Go line by line through the entries below and copy those containing the string "flagship".

___ Input data

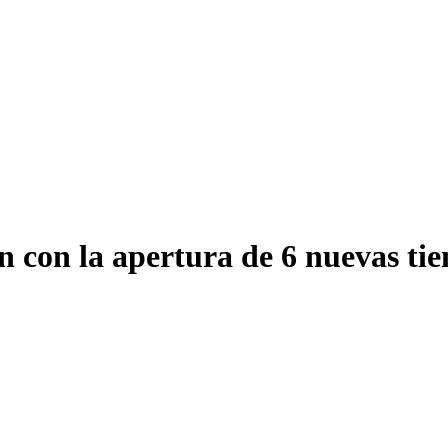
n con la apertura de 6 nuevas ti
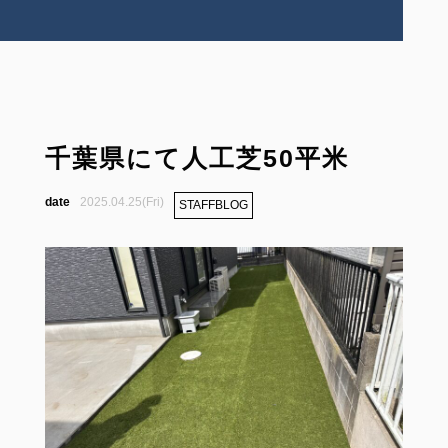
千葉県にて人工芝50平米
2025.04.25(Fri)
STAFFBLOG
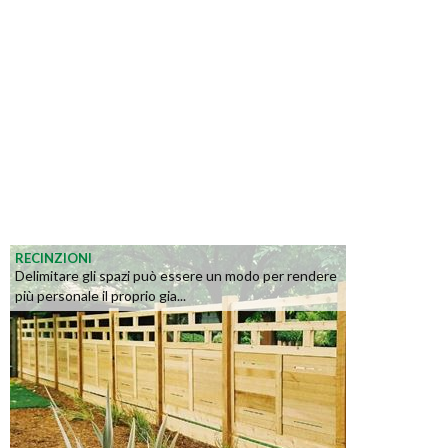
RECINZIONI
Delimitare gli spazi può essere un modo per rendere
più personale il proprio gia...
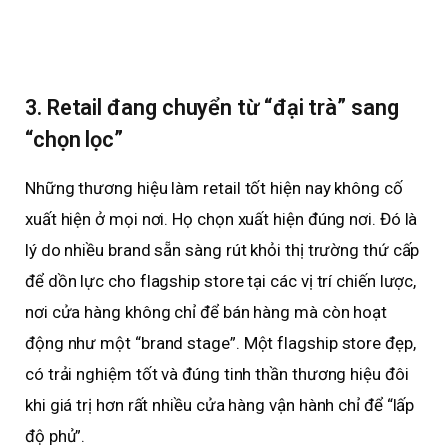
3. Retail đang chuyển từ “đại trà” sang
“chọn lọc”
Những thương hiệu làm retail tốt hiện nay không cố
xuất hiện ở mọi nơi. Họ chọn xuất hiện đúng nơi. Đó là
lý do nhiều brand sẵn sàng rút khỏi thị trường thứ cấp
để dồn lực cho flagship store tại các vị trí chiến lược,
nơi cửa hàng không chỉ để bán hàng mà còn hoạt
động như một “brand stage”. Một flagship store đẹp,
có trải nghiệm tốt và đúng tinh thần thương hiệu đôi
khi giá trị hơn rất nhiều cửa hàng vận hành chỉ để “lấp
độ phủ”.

______
___ Input data

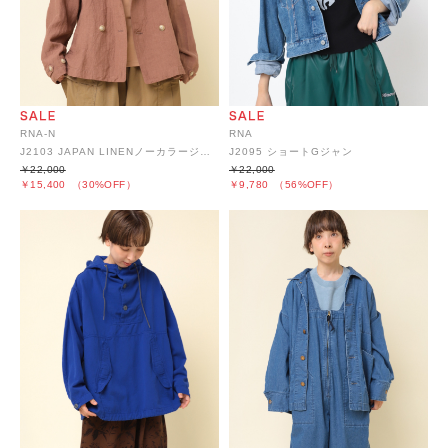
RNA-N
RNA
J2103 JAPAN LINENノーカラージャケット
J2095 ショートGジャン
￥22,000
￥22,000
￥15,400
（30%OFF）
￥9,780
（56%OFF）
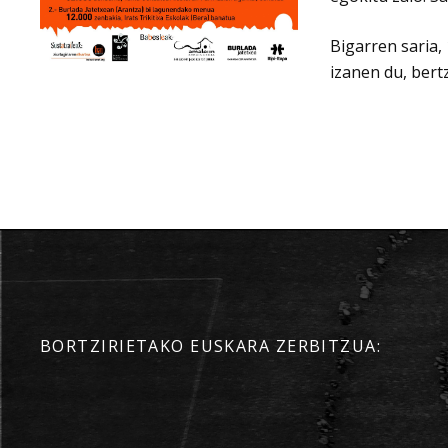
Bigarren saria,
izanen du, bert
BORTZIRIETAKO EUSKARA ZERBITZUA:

______
___ Input data

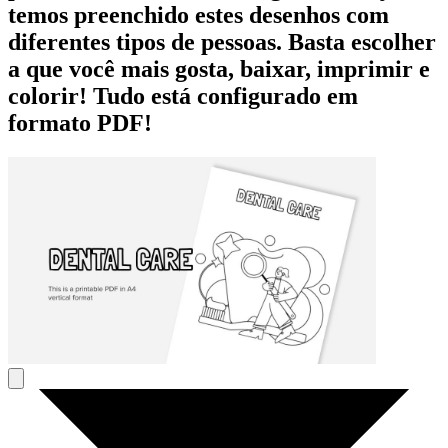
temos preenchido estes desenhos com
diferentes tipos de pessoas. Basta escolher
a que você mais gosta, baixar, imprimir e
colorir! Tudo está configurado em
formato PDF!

______

Result for this task
để dồn lực cho flagship store tại các vị trí chiến lược,
động như một “brand stage”. Một flagship store đẹp,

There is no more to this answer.